Each line of the entries that contains the word "webshop" adds one. Reply with the resulting number only.

→ DATA SUPPLIED
☆ ☆ ☆ ☆ ☆

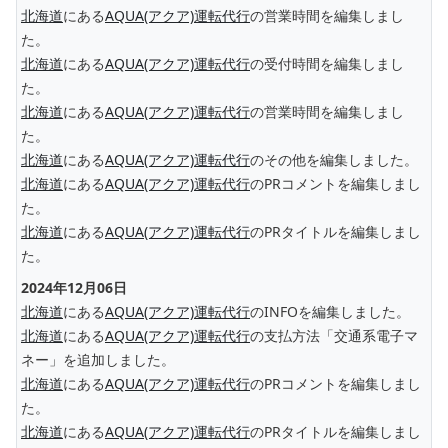
北海道
にある
AQUA(アクア)運転代行
の営業時間を編集しまし
た。
北海道
にある
AQUA(アクア)運転代行
の受付時間を編集しまし
た。
北海道
にある
AQUA(アクア)運転代行
の営業時間を編集しまし
た。
北海道
にある
AQUA(アクア)運転代行
のその他を編集しました。
北海道
にある
AQUA(アクア)運転代行
のPRコメントを編集しまし
た。
北海道
にある
AQUA(アクア)運転代行
のPRタイトルを編集しまし
た。
2024年12月06日
北海道
にある
AQUA(アクア)運転代行
のINFOを編集しました。
北海道
にある
AQUA(アクア)運転代行
の支払方法「交通系電子マ
ネー」を追加しました。
北海道
にある
AQUA(アクア)運転代行
のPRコメントを編集しまし
た。
北海道
にある
AQUA(アクア)運転代行
のPRタイトルを編集しまし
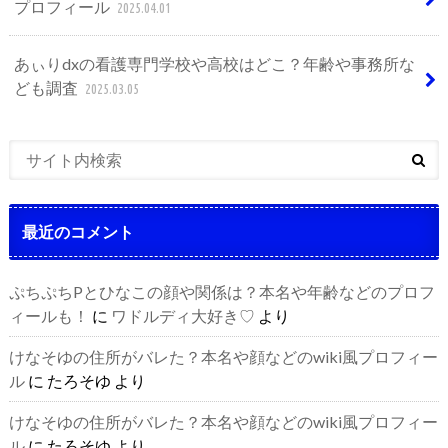
プロフィール
2025.04.01
あぃりdxの看護専門学校や高校はどこ？年齢や事務所な
ども調査
2025.03.05
最近のコメント
ぷちぷちPとひなこの顔や関係は？本名や年齢などのプロフ
ィールも！
に
ワドルディ大好き♡
より
けなそゆの住所がバレた？本名や顔などのwiki風プロフィー
ル
に
たろそゆ
より
けなそゆの住所がバレた？本名や顔などのwiki風プロフィー
ル
に
たろそゆ
より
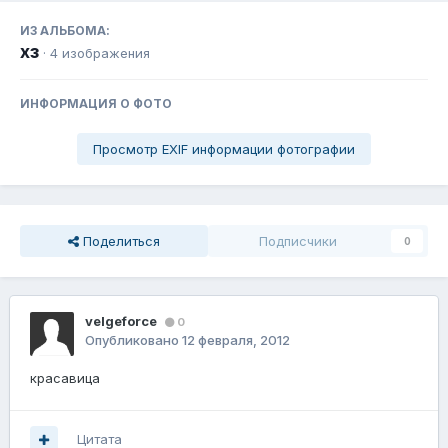
ИЗ АЛЬБОМА:
хз
· 4 изображения
ИНФОРМАЦИЯ О ФОТО
Просмотр EXIF информации фотографии
Поделиться
Подписчики
0
velgeforce
0
Опубликовано
12 февраля, 2012
красавица
Цитата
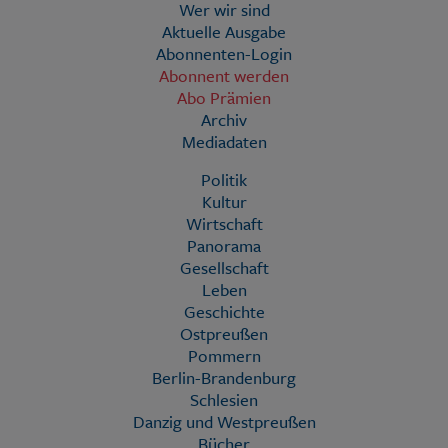
Wer wir sind
Aktuelle Ausgabe
Abonnenten-Login
Abonnent werden
Abo Prämien
Archiv
Mediadaten
Politik
Kultur
Wirtschaft
Panorama
Gesellschaft
Leben
Geschichte
Ostpreußen
Pommern
Berlin-Brandenburg
Schlesien
Danzig und Westpreußen
Bücher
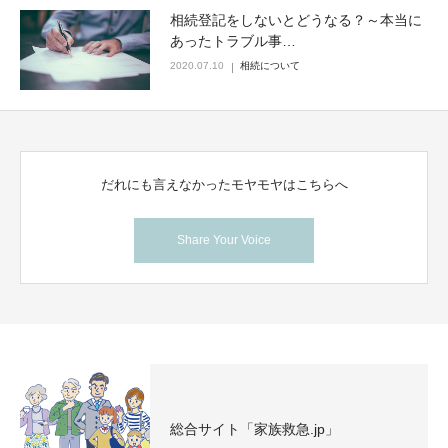
相続登記をしないとどうなる？～本当に
あったトラブル事…
2020.07.10
相続について
だれにも言えなかったモヤモヤはこちらへ
Share Your Voice
総合サイト「家族救急.jp」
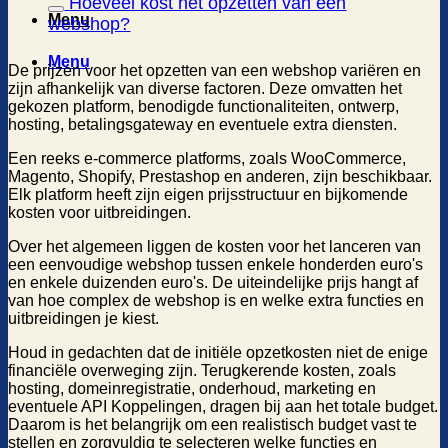
Hoeveel kost het opzetten van een
Menu
webshop?
Menu
De prijzen voor het opzetten van een webshop variëren en
zijn afhankelijk van diverse factoren. Deze omvatten het
gekozen platform, benodigde functionaliteiten, ontwerp,
hosting, betalingsgateway en eventuele extra diensten.
Een reeks e-commerce platforms, zoals WooCommerce,
Magento, Shopify, Prestashop en anderen, zijn beschikbaar.
Elk platform heeft zijn eigen prijsstructuur en bijkomende
kosten voor uitbreidingen.
Over het algemeen liggen de kosten voor het lanceren van
een eenvoudige webshop tussen enkele honderden euro's
en enkele duizenden euro's. De uiteindelijke prijs hangt af
van hoe complex de webshop is en welke extra functies en
uitbreidingen je kiest.
Houd in gedachten dat de initiële opzetkosten niet de enige
financiële overweging zijn. Terugkerende kosten, zoals
hosting, domeinregistratie, onderhoud, marketing en
eventuele API Koppelingen, dragen bij aan het totale budget.
Daarom is het belangrijk om een realistisch budget vast te
stellen en zorgvuldig te selecteren welke functies en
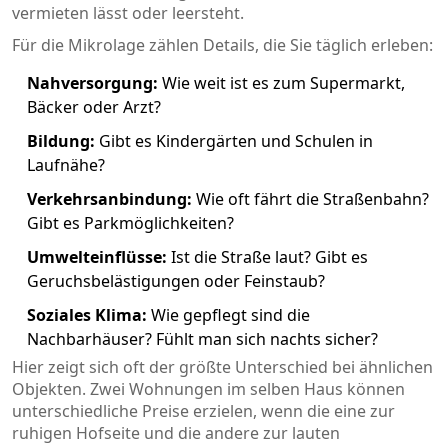
vermieten lässt oder leersteht.
Für die Mikrolage zählen Details, die Sie täglich erleben:
Nahversorgung:
Wie weit ist es zum Supermarkt,
Bäcker oder Arzt?
Bildung:
Gibt es Kindergärten und Schulen in
Laufnähe?
Verkehrsanbindung:
Wie oft fährt die Straßenbahn?
Gibt es Parkmöglichkeiten?
Umwelteinflüsse:
Ist die Straße laut? Gibt es
Geruchsbelästigungen oder Feinstaub?
Soziales Klima:
Wie gepflegt sind die
Nachbarhäuser? Fühlt man sich nachts sicher?
Hier zeigt sich oft der größte Unterschied bei ähnlichen
Objekten. Zwei Wohnungen im selben Haus können
unterschiedliche Preise erzielen, wenn die eine zur
ruhigen Hofseite und die andere zur lauten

☆ ☆ ☆ ☆ ☆

→ ANSWER TO THE PROBLEM
4